**Task details:** Apart from the pictures, every line below is to be set down exactly.

(Extracted data)

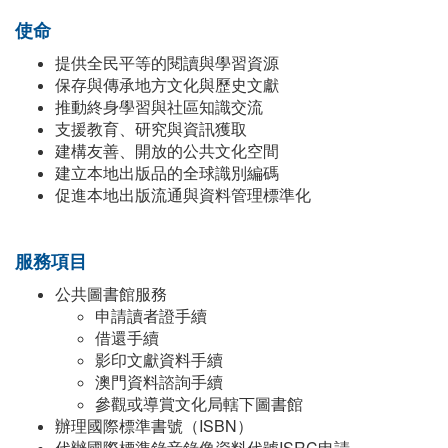
使命
提供全民平等的閱讀與學習資源
保存與傳承地方文化與歷史文獻
推動終身學習與社區知識交流
支援教育、研究與資訊獲取
建構友善、開放的公共文化空間
建立本地出版品的全球識別編碼
促進本地出版流通與資料管理標準化
服務項目
公共圖書館服務
申請讀者證手續
借還手續
影印文獻資料手續
澳門資料諮詢手續
參觀或導賞文化局轄下圖書館
辦理國際標準書號（ISBN）
代辦國際標準錄音錄像資料代號ISRC申請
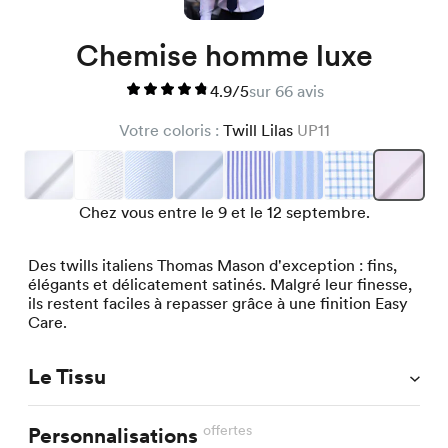
Chemise homme luxe
4.9/5
sur 66 avis
Votre coloris :
Twill Lilas
UP11
Chez vous entre le 9 et le 12 septembre.
Des twills italiens Thomas Mason d'exception : fins,
élégants et délicatement satinés. Malgré leur finesse,
ils restent faciles à repasser grâce à une finition Easy
Care.
Le Tissu
offertes
Personnalisations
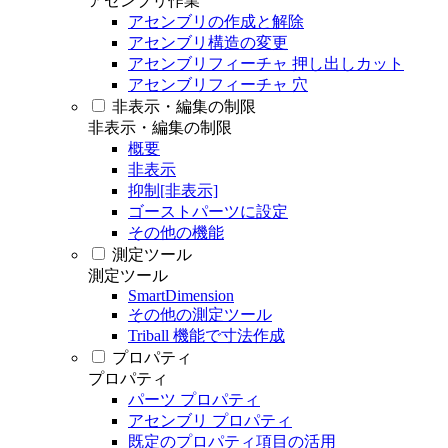
アセンブリ作業
アセンブリの作成と解除
アセンブリ構造の変更
アセンブリフィーチャ 押し出しカット
アセンブリフィーチャ 穴
非表示・編集の制限
非表示・編集の制限
概要
非表示
抑制[非表示]
ゴーストパーツに設定
その他の機能
測定ツール
測定ツール
SmartDimension
その他の測定ツール
Triball 機能で寸法作成
プロパティ
プロパティ
パーツ プロパティ
アセンブリ プロパティ
既定のプロパティ項目の活用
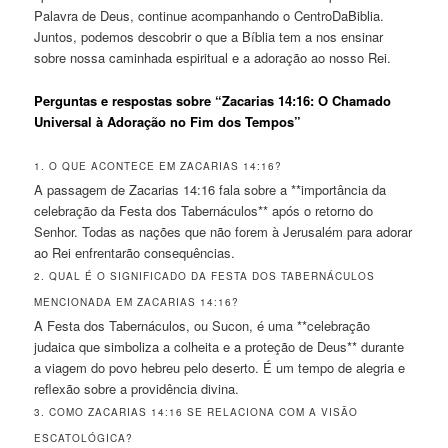
Palavra de Deus, continue acompanhando o CentroDaBiblia.
Juntos, podemos descobrir o que a Bíblia tem a nos ensinar
sobre nossa caminhada espiritual e a adoração ao nosso Rei.
Perguntas e respostas sobre “Zacarias 14:16: O Chamado
Universal à Adoração no Fim dos Tempos”
1. O QUE ACONTECE EM ZACARIAS 14:16?
A passagem de Zacarias 14:16 fala sobre a **importância da
celebração da Festa dos Tabernáculos** após o retorno do
Senhor. Todas as nações que não forem à Jerusalém para adorar
ao Rei enfrentarão consequências.
2. QUAL É O SIGNIFICADO DA FESTA DOS TABERNÁCULOS
MENCIONADA EM ZACARIAS 14:16?
A Festa dos Tabernáculos, ou Sucon, é uma **celebração
judaica que simboliza a colheita e a proteção de Deus** durante
a viagem do povo hebreu pelo deserto. É um tempo de alegria e
reflexão sobre a providência divina.
3. COMO ZACARIAS 14:16 SE RELACIONA COM A VISÃO
ESCATOLÓGICA?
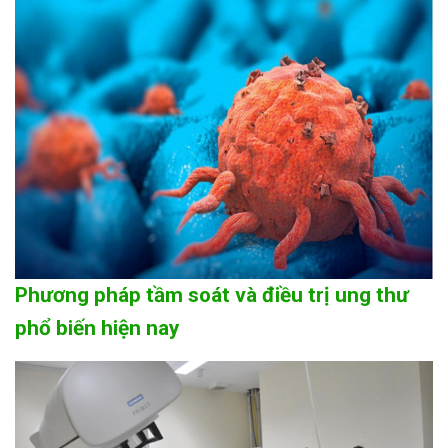
Phương pháp tầm soát và điều trị ung thư
phổ biến hiện nay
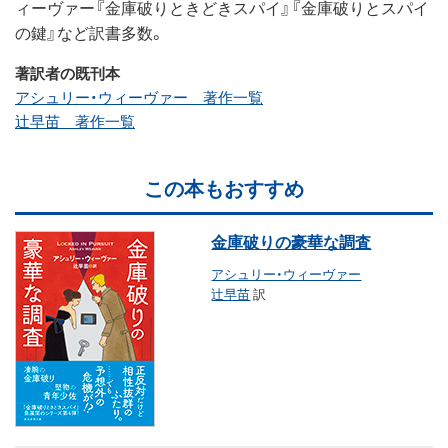
ィーヴァー『金庫破りときどきスパイ』『金庫破りとスパイ
の鍵』など訳書多数。
著訳者の既刊本
アシュリー・ウィーヴァー 著作一覧
辻早苗 著作一覧
この本もおすすめ
金庫破りの豪華な調査
アシュリー・ウィーヴァー
辻早苗
訳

(End Extracted data)

**Your response:**
使命
提供全民平等的閱讀與學習資源
保存與傳承地方文化與歷史文獻
推動終身學習與社區知識交流
支援教育、研究與資訊獲取
建構友善、開放的公共文化空間
建立本地出版品的全球識別編碼
促進本地出版流通與資料管理標準化
服務項目
公共圖書館服務
申請讀者證手續
借還手續
影印文獻資料手續
澳門資料諮詢手續
參觀或導賞文化局轄下圖書館
辦理國際標準書號（ISBN）
代辦國際標準錄音錄像資料代號ISRC申請
Chemise homme luxe
4.9/5
sur 66 avis
Votre coloris :
Twill Lilas
UP11
Chez vous entre le 9 et le 12 septembre.
Des twills italiens Thomas Mason d'exception : fins,
élégants et délicatement satinés. Malgré leur finesse,
ils restent faciles à repasser grâce à une finition Easy
Care.
Le Tissu
offertes
Personnalisations
アセンブリ作業
アセンブリの作成と解除
アセンブリ構造の変更
アセンブリフィーチャ 押し出しカット
アセンブリフィーチャ 穴
非表示・編集の制限
非表示・編集の制限
概要
非表示
抑制[非表示]
ゴーストパーツに設定
その他の機能
測定ツール
測定ツール
SmartDimension
その他の測定ツール
Triball 機能で寸法作成
プロパティ
プロパティ
パーツ プロパティ
アセンブリ プロパティ
既定のプロパティ項目の活用
Palavra de Deus, continue acompanhando o CentroDaBiblia.
Juntos, podemos descobrir o que a Bíblia tem a nos ensinar
sobre nossa caminhada espiritual e a adoração ao nosso Rei.
Perguntas e respostas sobre “Zacarias 14:16: O Chamado
Universal à Adoração no Fim dos Tempos”
1. O QUE ACONTECE EM ZACARIAS 14:16?
A passagem de Zacarias 14:16 fala sobre a **importância da
celebração da Festa dos Tabernáculos** após o retorno do
Senhor. Todas as nações que não forem à Jerusalém para adorar
ao Rei enfrentarão consequências.
2. QUAL É O SIGNIFICADO DA FESTA DOS TABERNÁCULOS
MENCIONADA EM ZACARIAS 14:16?
A Festa dos Tabernáculos, ou Sucon, é uma **celebração
judaica que simboliza a colheita e a proteção de Deus** durante
a viagem do povo hebreu pelo deserto. É um tempo de alegria e
reflexão sobre a providência divina.
3. COMO ZACARIAS 14:16 SE RELACIONA COM A VISÃO
ESCATOLÓGICA?
Phương pháp tầm soát và điều trị ung thư
phổ biến hiện nay
ィーヴァー『金庫破りときどきスパイ』『金庫破りとスパイ
の鍵』など訳書多数。
著訳者の既刊本
アシュリー・ウィーヴァー 著作一覧
辻早苗 著作一覧
この本もおすすめ
金庫破りの豪華な調査
アシュリー・ウィーヴァー
辻早苗
訳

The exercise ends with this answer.